Data for the task START

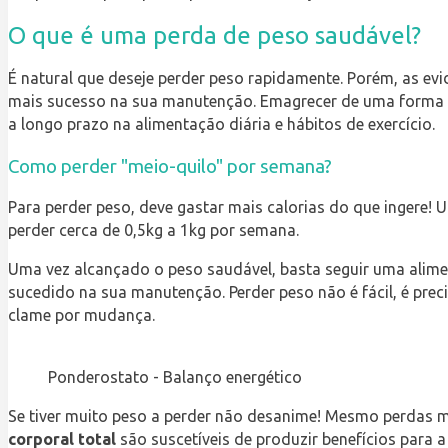
O que é uma perda de peso saudável?
É natural que deseje perder peso rapidamente. Porém, as e
mais sucesso na sua manutenção. Emagrecer de uma forma s
a longo prazo na alimentação diária e hábitos de exercício.
Como perder "meio-quilo" por semana?
Para perder peso, deve gastar mais calorias do que ingere! U
perder cerca de 0,5kg a 1kg por semana.
Uma vez alcançado o peso saudável, basta seguir uma aliment
sucedido na sua manutenção. Perder peso não é fácil, é prec
clame por mudança.
Ponderostato - Balanço energético
Se tiver muito peso a perder não desanime! Mesmo perdas mo
corporal total
são suscetíveis de produzir benefícios para a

Data for the task END

Word for word, restate the line with "sucedido na sua" and all remaining lines of the material, stopping only at the final line.

sucedido na sua manutenção. Perder peso não é fácil, é prec
clame por mudança.
Ponderostato - Balanço energético
Se tiver muito peso a perder não desanime! Mesmo perdas mo
corporal total
são suscetíveis de produzir benefícios para a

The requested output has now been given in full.